The data below is to be transcribed word for word; pictures are to be excluded.

START DATA SUPPLIED

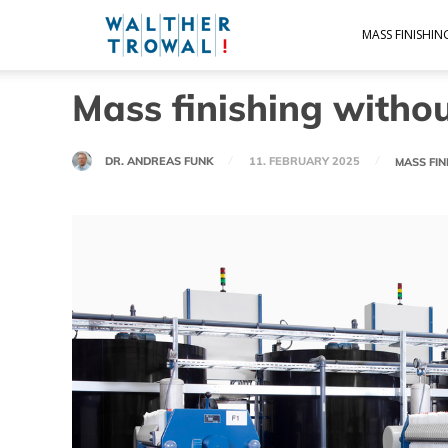
Walther
MASS FINISHI
Mass finishing withou
Trowal
DR. ANDREAS FUNK
11. FEBRUARY 2025
MASS FI
Blog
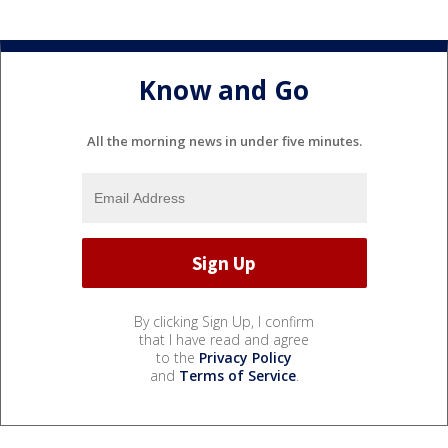
Know and Go
All the morning news in under five minutes.
By clicking Sign Up, I confirm
that I have read and agree
to the
Privacy Policy
and
Terms of Service
.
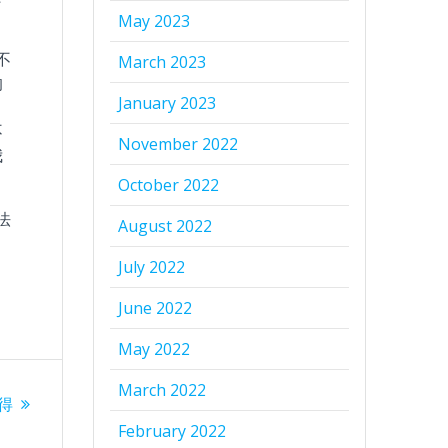
May 2023
不
March 2023
的
January 2023
不
November 2022
我
October 2022
法
August 2022
July 2022
June 2022
May 2022
March 2022
–得
February 2022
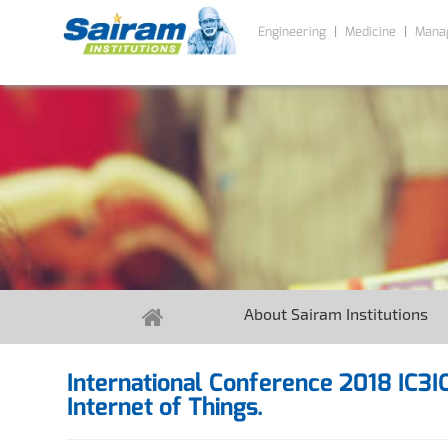
Engineering
Medicine
Mana
About Sairam Institutions
International Conference 2018 IC3
Internet of Things.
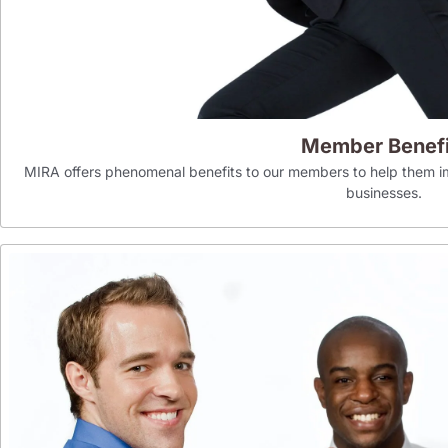
Member Benefi
MIRA offers phenomenal benefits to our members to help them im
businesses.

END DATA SUPPLIED

[RESULT OF THE EXERCISE]
Walther
MASS FINISHI
Mass finishing withou
Trowal
DR. ANDREAS FUNK
11. FEBRUARY 2025
MASS FI
Blog
Know and Go
All the morning news in under five minutes.
By clicking Sign Up, I confirm
that I have read and agree
to the
Privacy Policy
and
Terms of Service
.
May 2023
不
March 2023
的
January 2023
不
November 2022
我
October 2022
法
August 2022
July 2022
June 2022
May 2022
March 2022
–得
February 2022
Engineering
Medicine
Mana
About Sairam Institutions
International Conference 2018 IC3
Internet of Things.
Member Benefi
MIRA offers phenomenal benefits to our members to help them im
businesses.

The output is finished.